** Opening TASK DATA block **

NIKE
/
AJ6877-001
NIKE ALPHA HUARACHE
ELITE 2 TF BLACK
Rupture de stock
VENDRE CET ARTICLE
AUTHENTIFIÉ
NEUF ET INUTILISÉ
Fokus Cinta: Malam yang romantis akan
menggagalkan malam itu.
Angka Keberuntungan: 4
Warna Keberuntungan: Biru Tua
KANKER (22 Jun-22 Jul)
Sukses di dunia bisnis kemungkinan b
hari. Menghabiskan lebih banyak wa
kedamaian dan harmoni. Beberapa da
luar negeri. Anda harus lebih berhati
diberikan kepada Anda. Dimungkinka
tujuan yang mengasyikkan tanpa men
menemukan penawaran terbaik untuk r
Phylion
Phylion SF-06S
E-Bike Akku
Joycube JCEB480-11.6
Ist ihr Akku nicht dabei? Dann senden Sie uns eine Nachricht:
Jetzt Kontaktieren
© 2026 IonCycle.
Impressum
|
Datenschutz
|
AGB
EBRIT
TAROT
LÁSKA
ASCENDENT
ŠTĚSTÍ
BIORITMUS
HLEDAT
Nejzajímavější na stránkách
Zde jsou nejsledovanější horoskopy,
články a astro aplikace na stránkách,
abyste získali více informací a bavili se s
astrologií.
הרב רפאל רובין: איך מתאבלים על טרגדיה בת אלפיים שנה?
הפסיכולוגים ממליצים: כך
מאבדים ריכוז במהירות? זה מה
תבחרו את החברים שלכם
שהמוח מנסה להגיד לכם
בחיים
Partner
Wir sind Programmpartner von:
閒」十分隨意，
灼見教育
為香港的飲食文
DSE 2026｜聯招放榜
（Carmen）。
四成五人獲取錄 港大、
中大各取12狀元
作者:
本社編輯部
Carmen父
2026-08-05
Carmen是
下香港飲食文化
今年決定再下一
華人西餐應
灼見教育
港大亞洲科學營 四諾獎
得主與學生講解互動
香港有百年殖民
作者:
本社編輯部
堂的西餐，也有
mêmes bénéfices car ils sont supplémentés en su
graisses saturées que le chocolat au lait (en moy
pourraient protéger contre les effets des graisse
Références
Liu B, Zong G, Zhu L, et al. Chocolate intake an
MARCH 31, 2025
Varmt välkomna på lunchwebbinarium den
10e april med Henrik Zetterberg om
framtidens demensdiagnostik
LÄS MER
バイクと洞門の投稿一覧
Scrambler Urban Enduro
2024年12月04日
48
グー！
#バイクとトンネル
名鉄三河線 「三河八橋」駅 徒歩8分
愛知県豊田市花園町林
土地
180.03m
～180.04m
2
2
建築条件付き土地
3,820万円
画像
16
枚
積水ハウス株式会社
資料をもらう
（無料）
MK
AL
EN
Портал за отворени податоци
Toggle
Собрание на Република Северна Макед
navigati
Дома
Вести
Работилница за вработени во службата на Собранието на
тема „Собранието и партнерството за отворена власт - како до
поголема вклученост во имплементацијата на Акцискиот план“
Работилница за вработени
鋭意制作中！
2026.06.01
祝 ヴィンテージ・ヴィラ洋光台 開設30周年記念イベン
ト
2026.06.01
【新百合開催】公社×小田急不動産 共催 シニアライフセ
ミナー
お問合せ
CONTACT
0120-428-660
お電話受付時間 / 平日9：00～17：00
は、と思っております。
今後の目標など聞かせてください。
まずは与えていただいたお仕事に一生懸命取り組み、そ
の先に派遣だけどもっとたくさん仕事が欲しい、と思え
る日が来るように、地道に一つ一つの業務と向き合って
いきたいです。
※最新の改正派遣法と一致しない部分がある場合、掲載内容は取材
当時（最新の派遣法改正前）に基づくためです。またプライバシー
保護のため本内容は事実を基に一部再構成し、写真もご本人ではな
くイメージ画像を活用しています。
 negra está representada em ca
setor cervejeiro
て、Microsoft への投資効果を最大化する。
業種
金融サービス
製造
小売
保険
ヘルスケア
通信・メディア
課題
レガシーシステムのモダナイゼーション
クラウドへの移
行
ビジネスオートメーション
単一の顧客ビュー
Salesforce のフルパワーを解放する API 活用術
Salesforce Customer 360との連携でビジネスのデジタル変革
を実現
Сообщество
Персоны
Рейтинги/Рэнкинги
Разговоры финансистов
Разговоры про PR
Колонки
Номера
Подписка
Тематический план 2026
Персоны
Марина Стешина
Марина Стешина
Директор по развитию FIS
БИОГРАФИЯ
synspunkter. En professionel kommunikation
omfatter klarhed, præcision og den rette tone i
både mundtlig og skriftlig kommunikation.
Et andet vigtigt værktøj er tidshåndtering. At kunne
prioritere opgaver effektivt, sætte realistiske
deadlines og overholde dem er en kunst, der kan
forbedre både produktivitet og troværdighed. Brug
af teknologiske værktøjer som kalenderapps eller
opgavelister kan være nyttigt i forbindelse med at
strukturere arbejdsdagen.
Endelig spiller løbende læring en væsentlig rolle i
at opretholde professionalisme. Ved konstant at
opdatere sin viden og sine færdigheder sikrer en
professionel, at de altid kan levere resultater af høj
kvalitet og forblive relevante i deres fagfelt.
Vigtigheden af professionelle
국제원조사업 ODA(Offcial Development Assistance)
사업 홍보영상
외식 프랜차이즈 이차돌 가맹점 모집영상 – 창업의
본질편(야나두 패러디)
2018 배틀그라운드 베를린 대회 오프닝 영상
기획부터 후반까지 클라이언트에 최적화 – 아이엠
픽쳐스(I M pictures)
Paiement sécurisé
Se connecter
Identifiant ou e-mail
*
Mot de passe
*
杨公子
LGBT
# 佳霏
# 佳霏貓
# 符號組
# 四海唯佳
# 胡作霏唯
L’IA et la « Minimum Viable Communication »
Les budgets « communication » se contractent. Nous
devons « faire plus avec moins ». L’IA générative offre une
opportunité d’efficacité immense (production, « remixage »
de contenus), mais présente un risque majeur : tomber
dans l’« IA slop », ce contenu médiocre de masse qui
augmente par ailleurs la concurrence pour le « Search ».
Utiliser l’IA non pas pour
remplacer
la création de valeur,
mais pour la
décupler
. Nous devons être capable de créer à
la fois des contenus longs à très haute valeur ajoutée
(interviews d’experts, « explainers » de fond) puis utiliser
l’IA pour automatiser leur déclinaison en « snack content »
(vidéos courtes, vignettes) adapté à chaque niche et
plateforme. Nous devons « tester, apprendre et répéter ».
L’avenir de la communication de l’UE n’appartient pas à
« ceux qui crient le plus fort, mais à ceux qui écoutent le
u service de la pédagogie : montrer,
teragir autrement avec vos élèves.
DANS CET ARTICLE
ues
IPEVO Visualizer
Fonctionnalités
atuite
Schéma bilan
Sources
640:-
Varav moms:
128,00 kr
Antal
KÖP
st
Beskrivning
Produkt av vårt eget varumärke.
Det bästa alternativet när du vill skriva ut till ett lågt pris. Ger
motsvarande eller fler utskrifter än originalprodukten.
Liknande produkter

** Closing TASK DATA block **

▶ _REQUIREMENT_:
From the listing above, copy every line where the string "plus" is found.

▶ _EXPECTED ANSWER_:
devons « faire plus avec moins ». L’IA générative offre une
« ceux qui crient le plus fort, mais à ceux qui écoutent le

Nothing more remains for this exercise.